As more citizens turn away from lawyers and toward online legal service providers—and often don’t turn back—the case that opening up MJP rules is anti-consumer is becoming weaker and weaker, according to Pera.

“We have an obligation to put consumer protection first,” Pera says. “To me, that’s not really very complicated, and it seems to me that every bar, every state bar, every integrated bar, every voluntary bar ought to have that as their goal because—in case you haven’t noticed—the market is broken. There’s a reason that regulatory reform is being talked about.”

But fear, adds Reardon, also continues to be a factor among many in the profession—and, by extension, bars—with concerns about lost business in an increasingly deregulated environment. John Lund, a past president of the Utah State Bar and co-chair of the Utah Work Group on Regulatory Reform, has seen and heard that fear directly.

While talking to rural Utah lawyers about the work group’s August 2019 final report that suggested the creation of a new “regulatory sandbox” to possibly ease rules of professional conduct to test concepts such as nonlawyer ownership of legal firms, Lund was told that such ideas could put lawyers out of business.

He has tried to reassure them, he says, by explaining that the proposed rules changes would occur in a limited testing environment.

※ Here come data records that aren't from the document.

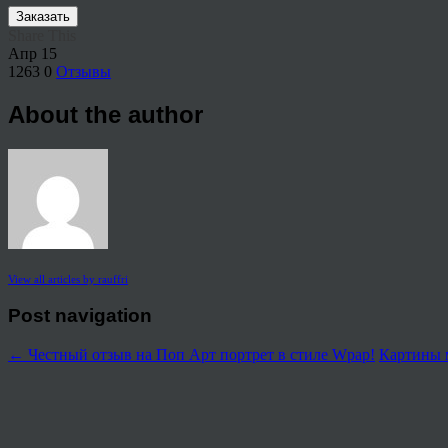
Заказать
Share This
Апр
15
1263
0
Отзывы
About the author
View all articles by rauffri
Post navigation
←
Честный отзыв на Поп Арт портрет в стиле Wpap!
Картины 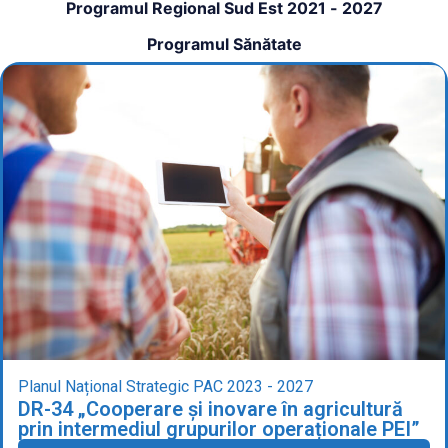
Programul Regional Sud Est 2021 - 2027
Programul Sănătate
Planul Național Strategic PAC 2023 - 2027
DR-34 „Cooperare și inovare în agricultură
prin intermediul grupurilor operaționale PEI”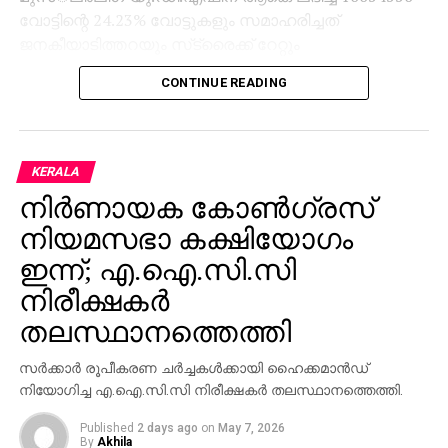
വോട്ടിന്റെ 24.23% വോട്ടുകളും സമാഹരിച്ചത്
ജനകീയാടിത്തറയും സ്‌ട്രൈക്ക് റേറ്റും
അടിവരയിടുന്നതാണ്.
CONTINUE READING
KERALA
നിര്‍ണായക കോണ്‍ഗ്രസ്
നിയമസഭാ കക്ഷിയോഗം
ഇന്ന്; എ.ഐ.സി.സി
നിരീക്ഷകര്‍
തലസ്ഥാനത്തെത്തി
സര്‍ക്കാര്‍ രൂപീകരണ ചര്‍ച്ചകള്‍ക്കായി ഹൈക്കമാന്‍ഡ്
നിയോഗിച്ച എ.ഐ.സി.സി നിരീക്ഷകര്‍ തലസ്ഥാനത്തെത്തി.
Published
2 days ago
on
May 7, 2026
By
Akhila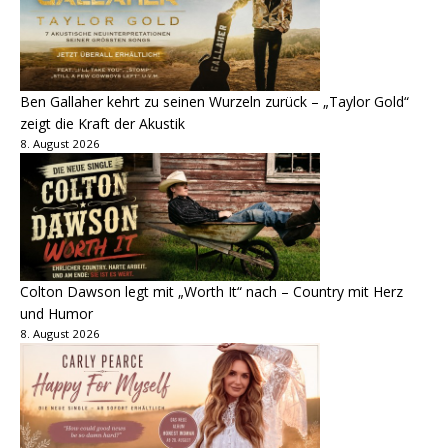
Ben Gallaher kehrt zu seinen Wurzeln zurück – „Taylor Gold“
zeigt die Kraft der Akustik
8. August 2026
Colton Dawson legt mit „Worth It“ nach – Country mit Herz
und Humor
8. August 2026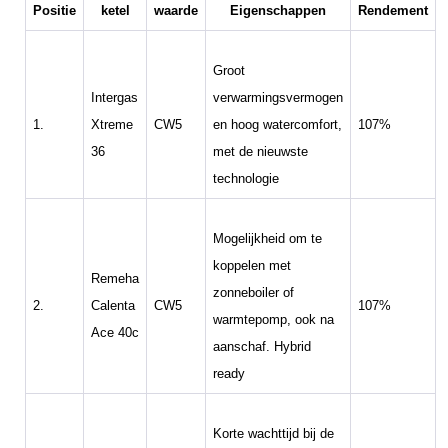
Positie
ketel
waarde
Eigenschappen
Rendement
Groot
Intergas
verwarmingsvermogen
1.
Xtreme
CW5
en hoog watercomfort,
107%
36
met de nieuwste
technologie
Mogelijkheid om te
koppelen met
Remeha
zonneboiler of
2.
Calenta
CW5
107%
warmtepomp, ook na
Ace 40c
aanschaf. Hybrid
ready
Korte wachttijd bij de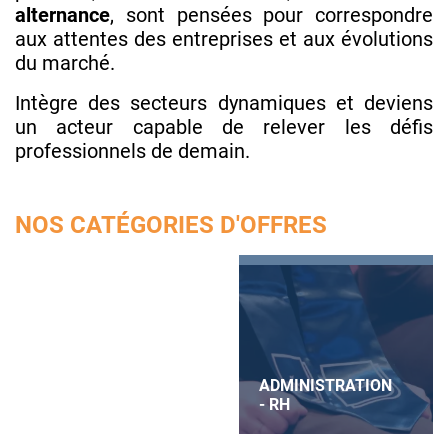
alternance
, sont pensées pour correspondre
aux attentes des entreprises et aux évolutions
du marché.
Intègre des secteurs dynamiques et deviens
un acteur capable de relever les défis
professionnels de demain.
NOS CATÉGORIES D'OFFRES
COMMERCE
ADMINISTRATION
BANQUE -
- RH
GESTION -
ASSURANCE
COMMUNICATION
TOURISME -
FINANCE
COMPTABILITÉ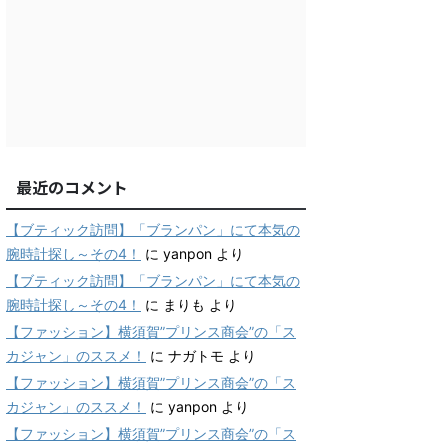
最近のコメント
【ブティック訪問】「ブランパン」にて本気の
腕時計探し～その4！
に
yanpon
より
【ブティック訪問】「ブランパン」にて本気の
腕時計探し～その4！
に
まりも
より
【ファッション】横須賀”プリンス商会”の「ス
カジャン」のススメ！
に
ナガトモ
より
【ファッション】横須賀”プリンス商会”の「ス
カジャン」のススメ！
に
yanpon
より
【ファッション】横須賀”プリンス商会”の「ス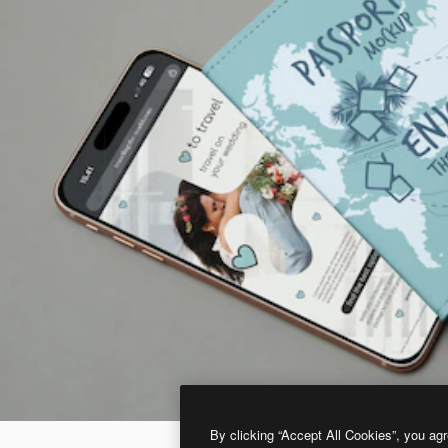
By clicking “Accept All Cookies”, you agr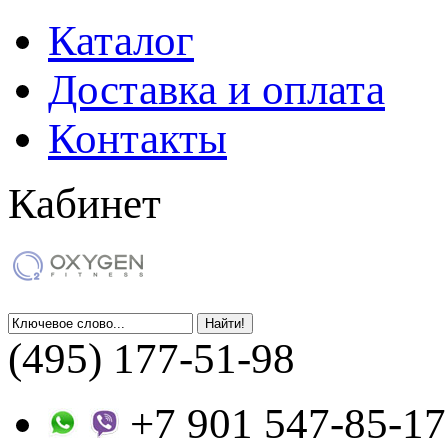
Каталог
Доставка и оплата
Контакты
Кабинет
(495) 177-51-98
+7 901 547-85-17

Data would be gathered to see if the changes were really beneficial to consumers―and if they weren't, they would not exit this pilot phase and be fully implemented. 

“It’s a pretty controlled opening-up of the opportunity to explore different ways,” he says.

Ultimately, Lund and others say, it is incumbent on bars to work with their state courts and to work across state lines to help set the future course of the profession, rather than risk having it set by outside forces.

“The next 10 years will see very significant change,” Pera says. “Some of this will be driven by regulators like Utah, Arizona and Illinois. But they’re not the main drivers. The main driver here is the market, and it’s changing without regard to what the rules are.”

Minkoff says how the New York State Bar Association and the New York County Lawyers Association worked with the ABA and online legal document providers to create the ABA Best Practices Guidelines for Online Legal Document Providers (approved by the ABA House of Delegates in August 2019) is an example of how bars can provide leadership in addressing the inevitable changes in the profession.

“We need to talk about, how are we dealing with the fact that we’re in the 21st century, we have 21st century technology, and an 18th century structure for lawyer regulation?” he says. “We have to be the leaders, and we have to find a way to do it with declining membership and declining revenue because nobody else is going to do it.”

That idea, he adds, is not so extreme.